Bowers has illustrated over 30 children’s books including New York Times bestsellers, “Dream Big, Little Pig!” by Kristi Yamaguchi and “Dinosaur Pet” by Neil and Marc Sedaka. His artwork has received much recognition including the Children’s Choice Award and Junior Library Guild selections.

Bowers talked to the students about what it takes to become an illustrator and gave them some hands-on tips, which they were then invited to try out on their own during the session.

The demonstration proved to be an exploration into what many of the students found to be a fascinating topic.

“He was a sensational speaker and was really fun for the kids because he brought a lot of energy, and what he does really connected with the kids,” said Molly Aylsworth, Killbuck Elementary title reading teacher.

Not only did Bowers demonstrate his talent by drawing a number of his characters, he also went into some of the thought process that goes into developing any character that an illustrator designs.

“He showed some of the ways he came up with the characters and how an illustrator starts to develop a character,” Aylsworth said.

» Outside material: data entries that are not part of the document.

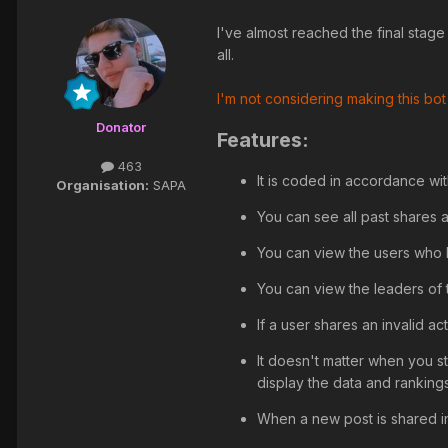
I've almost reached the final stage
all.
I'm not considering making this bot
Donator
Features:
463
It is coded in accordance wit
Organisation:
SAPA
You can see all past shares a
You can view the users who 
You can view the leaders of 
If a user shares an invalid ac
It doesn't matter when you st
display the data and ranking
When a new post is shared in 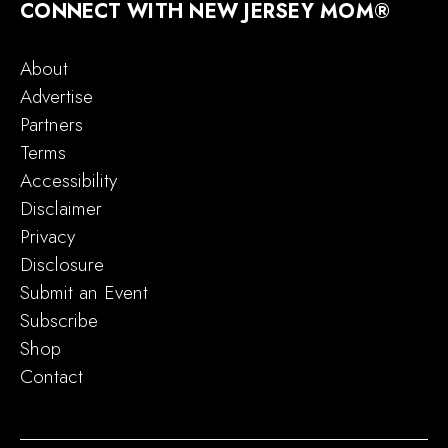
CONNECT WITH NEW JERSEY MOM®
About
Advertise
Partners
Terms
Accessibility
Disclaimer
Privacy
Disclosure
Submit an Event
Subscribe
Shop
Contact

One of his characters is a guinea pig, and Bowers actually designed a guinea pig out of clay to show that the starting point for an idea that is drawn isn’t always born from pen or pencil on paper. He talked about how by creating a clay model, an artist has the ability to envision the creature from every angle as they create it on paper. He also brought along a number of book dummies that had the book illustrations without all of the words.

At the end of the presentation, Bowers provided a time for questions and answers before inviting the kids to join him in creating some unique characters.

“He had the students draw some characters along with him, so the kids left with some really neat Tim Bowers-inspired characters that they could take home with them,” Aylsworth said. “It was really cool, and the kids were extremely thrilled to be able to participate with him.”

Bowers also left his mark on the school in a physical way, signing four of his illustrated books before donating them to the school library. A number of students already had books illustrated by Bowers, who gladly signed for the students.

Aylsworth said they have seen Bowers at work at the Buckeye Book Fair several times, and she knows he is an illustrator who is very willing to go to schools and connect with kids through presentations.

The former Hallmark greeting card designer took a leap of faith in becoming a full-time illustrator for children’s books several years ago.

Aylsworth said years ago they used to bring in authors frequently but hadn’t done that for some time. She said they had extra funds and decided to bring that back. With the responses they received from the students, she said this is something the school will try to do annually should funding be available.

“It’s a tremendous learning opportunity for the kids that is educational and inspiring because it is so much fun for them to actually get some hands-on experience,” Aylsworth said. “This is the kind of thing we are always looking for when we try to come up with ideas on how we can provide interesting yet meaningful presentations for our students.”